L’Intelligence artificielle, nerf de la guerre ?

«Il est important d’ériger l’IA en priorité nationale dans le chantier de la transformation digitale du pays», a souligné Ahmed Réda Chami, président du CESE (Conseil économique, social et environnemental), lors d’un atelier virtuel dédié à la présentation de l’avis du Conseil intitulé «Vers une transformation digitale responsable et inclusive». Un avis discutable, selon l’invité de L’info en Face. «Il y a aussi l’informatique quantique, le Cloud. Ce n’est pas la technologie qui fait le développement d’une nation. La digitalisation, je l’attaque d’un point de vue “besoin”. C’est ce qui détermine quelle technologie est prioritaire. Pour moi, par exemple, le Cloud First est beaucoup plus important que l’IA. Une fois qu’on aura mis en place les fondamentaux d’une Open Data et d’un Smart Data ouvert pour les universités et les startups l’IA viendra».

Le coding, la langue étrangère du futur qu’il faut apprendre dès maintenant

La digitalisation des services rendus au citoyen est un gros chapitre de la Digital Nation. Il faut créer une industrie, avec 10% du PIB. Mais pour y arriver, le Maroc doit être capable de créer de l’innovation, pas de l’acheter à l’étranger. C’est pourquoi il faut, selon Mohamed Saâd, repenser le mindset de l’Université et des écoles d’ingénieurs. Le coding est également important et il faut apprendre dès le plus jeune âge et «nous sommes en train de voir avec le ministère comment l’intégrer dans les cursus des collégiens et lycéens», révèle L’invité de L’Info en Face.

La fiscalité digitale pour attirer les investissements

Force est de constater qu’il existe un grand vide quant à la fiscalité incitative pour les investissements dans le digital et autour des startups. «Il faut faire coïncider l’horloge politique et digitale du pays. Il faut que l’on soit sur la même longueur d’onde, être tous connectés pour réussir. De manière plus globale, il est important pour le Maroc de changer de paradigme et d’aller vers un business model qui fasse émerger le secteur du digital», souligne Mohamed Saâd. Mais avec quel capital humain va-t-on réussir cette émergence ? «L’emploi dans le secteur du digital, ça va venir. Mais il faudrait quand même que l’on ait de la compétence et de l’expertise sur ce volet-là. Le sujet qui m’interpelle, c’est ce pont que l’on doit créer entre l’entreprise et l’université», explique-t-il.
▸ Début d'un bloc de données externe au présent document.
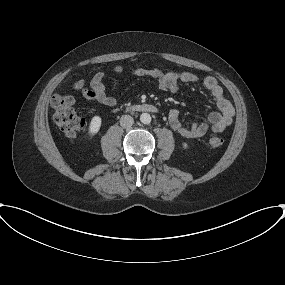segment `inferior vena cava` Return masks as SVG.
I'll use <instances>...</instances> for the list:
<instances>
[{"mask_svg":"<svg viewBox=\"0 0 285 285\" xmlns=\"http://www.w3.org/2000/svg\"><path fill=\"white\" fill-rule=\"evenodd\" d=\"M134 123V119L130 115H123L120 118V125L123 128H130Z\"/></svg>","mask_w":285,"mask_h":285,"instance_id":"obj_1","label":"inferior vena cava"}]
</instances>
On doit se diriger vers le financement, par des entreprises, des départements de Recherche & Développement (R&D) dans les universités. Ces dernières ne peuvent pas combler à elles seules le déficit en capital humain. «C’est pour cette raison que je dis que l’Ofppt est un acteur important dans cette équation», souligne Mohamed Saâd.
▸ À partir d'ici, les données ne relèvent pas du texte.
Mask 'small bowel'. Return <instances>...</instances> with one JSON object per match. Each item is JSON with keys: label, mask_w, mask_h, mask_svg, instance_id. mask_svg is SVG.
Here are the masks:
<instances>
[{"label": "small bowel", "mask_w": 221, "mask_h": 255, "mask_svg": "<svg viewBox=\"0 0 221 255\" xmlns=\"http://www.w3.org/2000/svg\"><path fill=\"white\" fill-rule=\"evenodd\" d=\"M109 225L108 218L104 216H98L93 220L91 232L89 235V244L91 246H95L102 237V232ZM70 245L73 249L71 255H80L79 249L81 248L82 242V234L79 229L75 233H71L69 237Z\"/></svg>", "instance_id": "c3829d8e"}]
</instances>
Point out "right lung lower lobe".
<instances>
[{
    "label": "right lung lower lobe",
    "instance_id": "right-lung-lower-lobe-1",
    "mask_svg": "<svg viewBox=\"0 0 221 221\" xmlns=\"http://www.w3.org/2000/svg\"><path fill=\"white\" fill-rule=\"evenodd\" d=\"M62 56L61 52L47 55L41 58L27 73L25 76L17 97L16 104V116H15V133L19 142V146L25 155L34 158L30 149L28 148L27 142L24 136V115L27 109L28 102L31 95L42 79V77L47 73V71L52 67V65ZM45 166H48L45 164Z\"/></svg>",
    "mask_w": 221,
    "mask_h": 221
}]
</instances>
Les programmes d’alternance peuvent donc être très utiles pour construire un modèle viable. Pour résumer, l’investissement dans la R&D est faible et les ressources humaines sont rares. Le patron de l’Ausim reste, cependant, optimiste et qualifie cela de «challenging». Quoi qu’il en soit, le secteur technologique au Maroc est en constante croissance. «Un dirham investi en 2016 à la Bourse de Casablanca sur l’indice Tech, qui regroupe 7 valeurs technologiques, rapporte 485% de performance aujourd’hui, soit mieux que le Nasdaq et l’Euronexx. C’est dire combien ce secteur est prisé au Maroc par les investisseurs et les entreprises», conclut Mohamed Saâd.